Start simple: varying districts#

  • Estimand: contraceptive use in each district; partially pooled

  • Model:

    • varying intecept/offset for each district

utils.draw_causal_graph(
    edge_list=[
        ("D", "C"),
    ],
    node_props={
        "D": {"label": "district, D"},
        "C": {"label": "contraceptive use, C"},
    },
)
../_images/a4d826ef60be438a5ee43affede357ffa6fc4d73cdb00f0106854bbbf9cc4b83.svg
\[\begin{split} \begin{align*} C_i &\sim \text{Bernoulli}(p_i) &\text{Contraception use is 0/1 outcome} \\ \text{logit}(p_i) &= \alpha_{D[i]} &\text{log odds of C=1} \\ \alpha_j &\sim \text{Normal}(\bar \alpha, \sigma) &\text{prior for districts; regularizer} \\ \bar \alpha &\sim \text{Normal}(0, 1) &\text{average district} \\ \sigma &\sim \text{Exponential}(1) &\text{std. dev amongst districts} \end{align*} \end{split}\]
USES_CONTRACEPTION = FERTILITY["use.contraception"].values.astype(int)
DISTRICT_ID, _ = pd.factorize(FERTILITY.district)
DISTRICT = np.arange(1, 62).astype(
    int
)  # note: district 54 has no data so we create it's dim by hand

with pm.Model(coords={"district": DISTRICT}) as district_model:
    # Priors
    ## Global priors
    sigma = pm.Exponential("sigma", 1)  # variation amongst districts
    alpha_bar = pm.Normal("alpha_bar", 0, 1)  # the average district

    # District-level priors
    alpha = pm.Normal("alpha", alpha_bar, sigma, dims="district")

    # p(contraceptive)
    p_C = pm.Deterministic("p_C", pm.math.invlogit(alpha), dims="district")

    # Likelihood
    p = pm.math.invlogit(alpha[DISTRICT_ID])
    C = pm.Bernoulli("C", p=p, observed=USES_CONTRACEPTION)

    district_inference = pm.sample()
Initializing NUTS using jitter+adapt_diag...
Multiprocess sampling (4 chains in 4 jobs)
NUTS: [sigma, alpha_bar, alpha]

Sampling 4 chains for 1_000 tune and 1_000 draw iterations (4_000 + 4_000 draws total) took 3 seconds.
def plot_survival_posterior(
    inference,
    sigma=None,
    color="C0",
    var="p_C",
    hdi_prob=0.89,
    data_filter=None,
    title=None,
    ax=None,
):

    if ax is None:
        _, ax = plt.subplots(figsize=(10, 4))

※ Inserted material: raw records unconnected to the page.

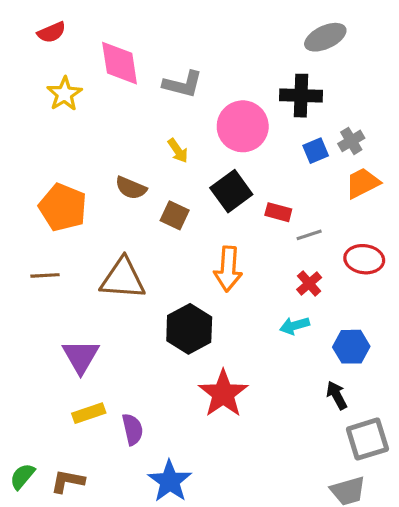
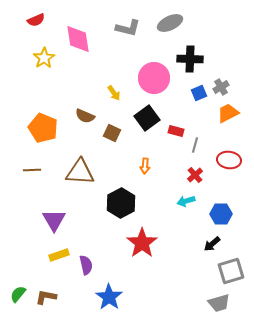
gray ellipse: (325, 37) -> (170, 23), moved
gray L-shape: (183, 84) -> (128, 28), moved
gray line: (309, 235) -> (195, 145), turned -56
orange arrow: (228, 269) -> (145, 166), size x0.6
black arrow: (337, 395) -> (212, 244), turned -102

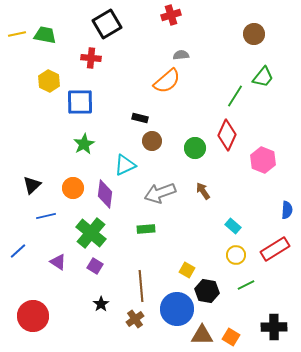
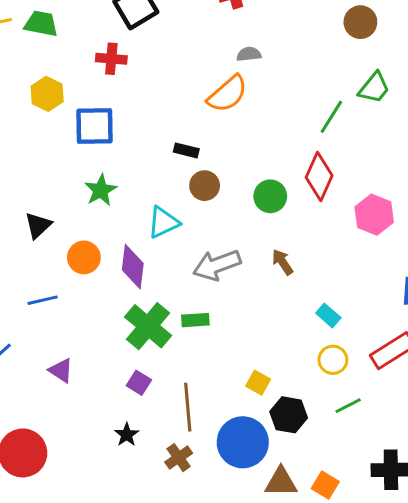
black triangle: (32, 185) -> (38, 225), moved
green cross: (91, 233) -> (148, 326), moved
purple square: (95, 266) -> (139, 383), moved

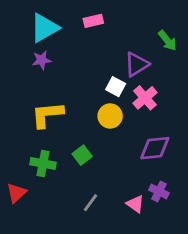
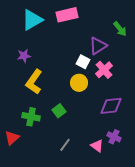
pink rectangle: (93, 21) -> (67, 15), size x1.5
purple star: (42, 60) -> (24, 56), moved
yellow L-shape: (47, 115) -> (34, 82), turned -50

    def reorder_missing_district_param(vec):
        """
        It appears that pymc tacks on the estimates for district with no data
        (54) onto the end of the parameter vector, so we put it into the correct
        position with this closure
        """
        vec_ = vec.copy()
        end = vec_[-1]  # no data is district 54 (index 53)
        vec_ = np.delete(vec_, -1)
        vec_ = np.insert(vec_, 52, end)
        return vec_

    # Filter the dataset for urban/rural if requested
    if data_filter == "urban":
        data_mask = (FERTILITY.urban).astype(bool)
    elif data_filter == "rural":
        data_mask = (1 - FERTILITY.urban).astype(bool)
    else:
        data_mask = np.ones(len(FERTILITY)).astype(bool)

    plot_data = FERTILITY[data_mask]
    district_counts = plot_data.groupby("district").count()["woman"]
    contraceptive_counts = plot_data.groupby("district").sum()["use.contraception"]
    proportion_contraceptive = contraceptive_counts / district_counts

    plt.sca(ax)
    utils.plot_scatter(
        xs=proportion_contraceptive.index,
        ys=proportion_contraceptive.values,
        color="k",
        s=50,
        zorder=3,
        alpha=0.8,
        label="raw proportions",
    )

    # Posterior per-district mean survival probability
    posterior_mean = inference.posterior.mean(dim=("chain", "draw"))[var]
    posterior_mean = reorder_missing_district_param(posterior_mean.values)

    utils.plot_scatter(
        DISTRICT, posterior_mean, color=color, zorder=50, alpha=0.8, label="posterior means"
    )

    # Posterior HDI error bars
    hdis = az.hdi(inference.posterior, var_names=var, hdi_prob=hdi_prob)[var].values

    error_upper = reorder_missing_district_param(hdis[:, 1]) - posterior_mean
    error_lower = posterior_mean - reorder_missing_district_param(hdis[:, 0])
    utils.plot_errorbar(
        xs=DISTRICT,
        ys=posterior_mean,
        error_lower=error_lower,
        error_upper=error_upper,
        colors=color,
        error_width=8,
    )

    # Add empirical mean
    empirical_mean = FERTILITY[data_mask]["use.contraception"].mean()
    plt.axhline(y=empirical_mean, c="k", linestyle="--", label="global mean")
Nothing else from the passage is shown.